Electroanatomic mapping:
Electroanatomic mapping (EAM) data were reviewed when available before and after CSD. Of available cases for review, 22 were performed with NavX (Abbott Medical, Chicago, IL), and 9 were performed with Carto (Biosense Webster, Irvine, CA). Both pre- and post-CSD EAMs were available for 13 of 16 patients with mean area mapped 393.3 ± 241.1cm2 pre-CSD and 283.7 ± 190.1cm2 post-CSD (p = NS). Concordant mapping systems on the pre- and post-CSD procedure were used in all patients except for three in which this occurred for logistical reasons (i.e. - NavX on index and Carto on repeat procedure, or vice versa). The number of mapping points was greater on second procedure, though not statistically significant (682 ± 363 versus 1113 ± 1015 points, p = 0.15). Of these, 9 patients had at least one surface that was mapped both pre- and post-CSD. In comparing same anatomic surfaces both pre- and post-CSD, there was increase in bipolar voltage percent scar (<0.5mV) from 21±25% to 35±21%, but this was not statistically significant (p=0.23). There was no significant difference in percent area border zone (0.5-1.5mV) or in percent area normal (>1.5mV) tissue. (Figure 2) There was no significant correlation between change in clinical VT cycle length and change in scar, border zone, or normal tissue area.
Figure 2:
Pie chart comparison of electroanatomic mapping data for patients who underwent mapping of same surface pre-CSD and post-CSD. Percent scar increased from 21% to 35%, but this was not statistically significant. There was no significant change in percent border zone or normal tissue pre- versus post-CSD. Standard bipolar voltage settings were used for analysis (<0.5mV for scar, 0.5-1.5mV for border zone, and >1.5mV for normal tissue).
Discussion:
The key findings of this study are the following:
Patients with prior CSD who are referred for repeat attempt at VT RFA have success rates similar to patients initially referred for VT ablation
Data suggests that post CSD patients have a prolongation of the cycle length of monomorphic VT.

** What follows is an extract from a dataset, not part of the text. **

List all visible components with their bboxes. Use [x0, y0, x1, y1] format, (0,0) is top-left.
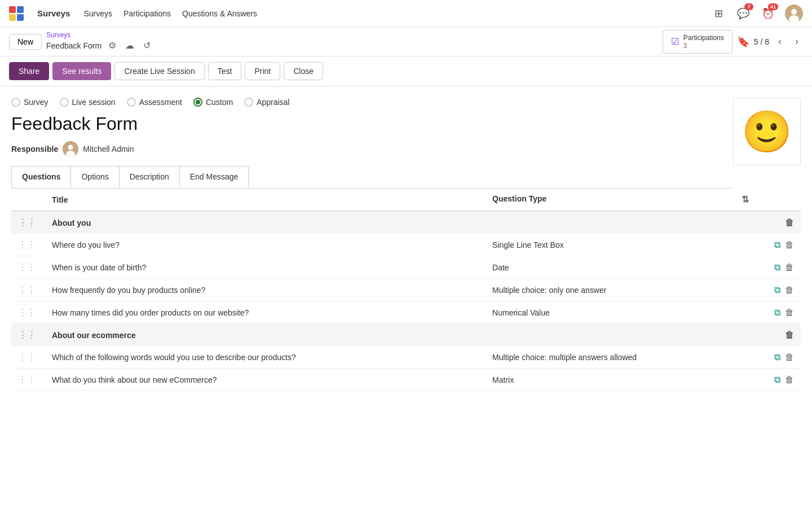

There were more hemodynamically tolerated, mappable VTs during RFA after CSD.
Changes in VT characteristics were independent of electroanatomic voltage changes.
Treatment options for refractory VT and VT storm are limited. The primary treatment for AAD-refractory VT is RFA. Success rates for VT RFA range from 50-70%1, 4 but can vary depending on etiology with non-ischemic cardiomyopathy (NICM) patients having a lower overall success rate. CSD, a well described therapy for inherited channelopathies, has been further utilized for patients with cardiomyopathy and recurrent VT when patients are refractory to RFA or are not good candidates for RFA. VT-free survival at 1-year was 58% in a large series, and patients had an overall decrease in VT events by 88%.3 Given that almost half of patients still have VT episodes after CSD, it is important to understand whether the autonomic modulation, even when unsuccessful in completely controlling VT events, alters the VT substrate/characteristics in such a way as to make them more amenable to future RFA. This is the first experience assessing VT RFA after previous CSD and demonstrates an increase in VT CL and an improved hemodynamic tolerance. Importantly, clinical success was achieved in 50% of cases. This is comparable to overall reported outcomes for catheter ablation;5 however, the patients in this series had failed multiple prior RFA procedures and CSD, indicative of a more intractable disease process.
Prolongation of VT cycle length can make clinical VT more hemodynamically tolerated and the associated patient stability may increase the success rate of subsequent VT RFA. The rate of VT induced in patients undergoing programmed electrical stimulation has been shown to be associated with patients’ ability to remain conscious.6 However, in another observational study by Landolina and colleagues, baroreflex sensitivity was a more important factor in predicting hemodynamic tolerance of ventricular arrhythmias.7 This potentially implicates the cardiac neuraxis as an important determinant of whether or not a patient will deteriorate during sustained VT. The tolerability of VT and the presence of a clear ablation target significantly impacts the outcome of RFA.8 In our series, nine patients were deemed to be poor candidates for VT RFA and either had no RFA (3 patients) performed or very limited RFA (6 patients) prior to referral for CSD. Of these patients 44% had successful RFA after CSD.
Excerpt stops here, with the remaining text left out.